Резко некрасивая (о чем, увы, неопровержимо доносят фотографии и что бесцеремонно отметил Тургенев, сказав: «Лицо чухонского солдата в юбке»), но отменно незаурядная, образованная, знавшая с полтора десятка языков, ангельски певшая, Софья Андреевна к тому же доказала силу своей любви к суженому, например проведя неотлучно долгие дни и ночи у постели Толстого, опасно больного тифом. Это когда во время Крымской войны он поступил добровольцем в стрелковый полк, однако в лагере под Одессой его одолел тифозный жар. Тем не менее доказывать эту любовь — не Алексею Константиновичу, а его матери — ей, как и Толстому, пришлось целых двенадцать лет, так, впрочем, и не убедив ревнивую родительницу. Та умерла в 1857 году непримиренной.
Да и после того «соединиться перед Богом и людьми» удалось далеко не сразу.

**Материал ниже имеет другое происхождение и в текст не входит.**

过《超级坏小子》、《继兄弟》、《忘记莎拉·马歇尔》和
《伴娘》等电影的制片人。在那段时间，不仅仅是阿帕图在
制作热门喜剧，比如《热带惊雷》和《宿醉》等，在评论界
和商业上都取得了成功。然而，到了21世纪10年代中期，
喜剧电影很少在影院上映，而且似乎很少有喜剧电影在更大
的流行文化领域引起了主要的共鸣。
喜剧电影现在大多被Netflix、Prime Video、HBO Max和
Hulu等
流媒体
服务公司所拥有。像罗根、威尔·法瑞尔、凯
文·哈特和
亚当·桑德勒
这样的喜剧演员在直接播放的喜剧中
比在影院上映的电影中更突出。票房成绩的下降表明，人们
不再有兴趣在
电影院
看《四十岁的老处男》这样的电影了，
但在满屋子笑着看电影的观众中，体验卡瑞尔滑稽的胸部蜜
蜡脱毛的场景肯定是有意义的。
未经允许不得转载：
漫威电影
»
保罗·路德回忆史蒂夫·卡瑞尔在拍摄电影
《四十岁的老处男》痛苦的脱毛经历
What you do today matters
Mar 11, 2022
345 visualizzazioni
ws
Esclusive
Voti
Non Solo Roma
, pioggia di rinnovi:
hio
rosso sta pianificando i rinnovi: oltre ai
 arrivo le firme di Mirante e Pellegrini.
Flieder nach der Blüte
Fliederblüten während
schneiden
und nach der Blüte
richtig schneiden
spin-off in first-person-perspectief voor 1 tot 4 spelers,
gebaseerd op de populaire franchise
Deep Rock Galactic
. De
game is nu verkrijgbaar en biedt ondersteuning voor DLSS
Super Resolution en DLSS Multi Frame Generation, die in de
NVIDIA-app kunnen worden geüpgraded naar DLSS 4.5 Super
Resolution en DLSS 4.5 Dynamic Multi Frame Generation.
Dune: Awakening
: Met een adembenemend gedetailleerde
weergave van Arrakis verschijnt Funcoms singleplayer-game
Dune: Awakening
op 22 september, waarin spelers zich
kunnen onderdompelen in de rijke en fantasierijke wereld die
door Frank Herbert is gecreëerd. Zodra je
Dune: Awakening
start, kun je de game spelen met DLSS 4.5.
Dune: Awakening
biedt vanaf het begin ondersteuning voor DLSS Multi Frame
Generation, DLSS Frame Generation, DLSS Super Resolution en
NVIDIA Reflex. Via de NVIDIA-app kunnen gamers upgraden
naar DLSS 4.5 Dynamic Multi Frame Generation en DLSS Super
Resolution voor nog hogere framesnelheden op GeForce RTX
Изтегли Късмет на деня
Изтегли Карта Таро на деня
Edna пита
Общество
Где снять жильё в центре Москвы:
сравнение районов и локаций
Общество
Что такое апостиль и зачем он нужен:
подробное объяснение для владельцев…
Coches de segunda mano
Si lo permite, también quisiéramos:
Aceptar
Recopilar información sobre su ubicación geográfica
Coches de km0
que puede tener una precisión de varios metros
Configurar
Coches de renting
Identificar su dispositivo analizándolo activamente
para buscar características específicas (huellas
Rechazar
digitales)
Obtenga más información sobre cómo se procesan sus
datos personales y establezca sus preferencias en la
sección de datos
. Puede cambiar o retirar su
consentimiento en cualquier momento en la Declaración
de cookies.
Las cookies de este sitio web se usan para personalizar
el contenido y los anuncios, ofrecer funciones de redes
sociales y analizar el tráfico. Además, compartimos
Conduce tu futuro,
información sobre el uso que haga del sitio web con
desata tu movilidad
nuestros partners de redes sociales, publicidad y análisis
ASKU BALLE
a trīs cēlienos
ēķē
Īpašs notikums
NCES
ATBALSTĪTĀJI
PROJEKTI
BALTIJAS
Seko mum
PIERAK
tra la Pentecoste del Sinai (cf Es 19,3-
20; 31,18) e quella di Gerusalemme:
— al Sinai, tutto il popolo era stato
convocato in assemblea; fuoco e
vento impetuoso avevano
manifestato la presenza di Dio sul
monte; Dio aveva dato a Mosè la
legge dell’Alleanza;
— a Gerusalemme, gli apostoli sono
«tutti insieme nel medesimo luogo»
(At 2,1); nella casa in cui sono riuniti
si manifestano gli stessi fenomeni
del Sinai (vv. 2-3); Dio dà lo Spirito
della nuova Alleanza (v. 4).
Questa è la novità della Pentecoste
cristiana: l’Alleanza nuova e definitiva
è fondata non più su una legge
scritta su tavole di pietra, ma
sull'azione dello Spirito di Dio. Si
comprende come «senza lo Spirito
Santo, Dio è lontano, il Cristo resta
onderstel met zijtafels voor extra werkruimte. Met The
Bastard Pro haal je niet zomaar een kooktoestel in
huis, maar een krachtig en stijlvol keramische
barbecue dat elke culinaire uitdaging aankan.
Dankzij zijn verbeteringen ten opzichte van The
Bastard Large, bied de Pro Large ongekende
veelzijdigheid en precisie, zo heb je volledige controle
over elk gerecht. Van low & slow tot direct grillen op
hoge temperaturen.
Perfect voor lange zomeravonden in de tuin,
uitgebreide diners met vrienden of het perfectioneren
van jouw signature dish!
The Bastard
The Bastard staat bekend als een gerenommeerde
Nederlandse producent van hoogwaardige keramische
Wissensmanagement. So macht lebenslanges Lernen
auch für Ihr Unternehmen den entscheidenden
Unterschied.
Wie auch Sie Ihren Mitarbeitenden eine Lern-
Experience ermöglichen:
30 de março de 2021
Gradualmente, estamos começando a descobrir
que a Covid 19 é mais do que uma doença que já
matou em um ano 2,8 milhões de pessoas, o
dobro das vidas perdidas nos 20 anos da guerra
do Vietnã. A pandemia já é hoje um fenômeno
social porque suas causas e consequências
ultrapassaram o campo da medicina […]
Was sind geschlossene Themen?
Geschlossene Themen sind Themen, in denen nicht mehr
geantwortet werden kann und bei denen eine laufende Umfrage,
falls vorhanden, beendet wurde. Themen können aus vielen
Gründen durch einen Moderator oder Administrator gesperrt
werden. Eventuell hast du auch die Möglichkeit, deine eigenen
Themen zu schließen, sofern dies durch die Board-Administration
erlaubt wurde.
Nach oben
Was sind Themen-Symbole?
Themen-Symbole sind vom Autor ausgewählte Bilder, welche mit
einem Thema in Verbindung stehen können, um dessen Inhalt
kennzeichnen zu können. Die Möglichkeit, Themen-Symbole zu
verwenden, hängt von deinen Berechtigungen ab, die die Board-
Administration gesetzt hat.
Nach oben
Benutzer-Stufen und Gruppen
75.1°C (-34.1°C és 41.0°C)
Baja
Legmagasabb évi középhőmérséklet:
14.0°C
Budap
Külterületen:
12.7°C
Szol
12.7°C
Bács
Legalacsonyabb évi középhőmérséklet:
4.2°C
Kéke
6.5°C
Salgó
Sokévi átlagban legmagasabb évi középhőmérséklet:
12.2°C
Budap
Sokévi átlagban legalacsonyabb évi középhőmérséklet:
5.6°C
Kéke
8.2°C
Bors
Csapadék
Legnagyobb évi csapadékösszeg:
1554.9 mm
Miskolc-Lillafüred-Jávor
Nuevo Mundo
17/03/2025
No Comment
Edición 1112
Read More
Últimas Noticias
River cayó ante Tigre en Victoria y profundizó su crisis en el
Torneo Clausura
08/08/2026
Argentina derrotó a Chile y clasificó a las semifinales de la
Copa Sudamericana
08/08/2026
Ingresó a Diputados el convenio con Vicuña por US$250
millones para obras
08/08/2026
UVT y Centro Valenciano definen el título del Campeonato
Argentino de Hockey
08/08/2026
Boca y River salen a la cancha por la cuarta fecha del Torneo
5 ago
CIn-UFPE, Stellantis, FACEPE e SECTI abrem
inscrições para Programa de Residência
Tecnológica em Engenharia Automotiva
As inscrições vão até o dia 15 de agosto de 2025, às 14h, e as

Миллер все сопротивлялся расторжению брака, так что графиней Софья Андреевна стала лишь в апреле 1863 года, когда они обвенчались в Дрездене.
Так уж вышло, что Толстому пришлось испытать две кабалы — со стороны любимой и любящей матери и, несомненно, также любившего его императора, который при всей разнице положений был ему действительным другом. (Хотя — не сказать ли о кабале номер три? О той, что принудила Алексея Константиновича, сочинявшего с юности, практически не печатать стихи все до того же, до смертного пушкинского возраста — до роковых тридцати семи лет. К обнародованию излияний души не располагала «непоэтическая эпоха», отмеченная не только самовластием великой прозы, но и пренебрежением новой, «демократической» публики к тому, что ею презиралось как «искусство для искусства».)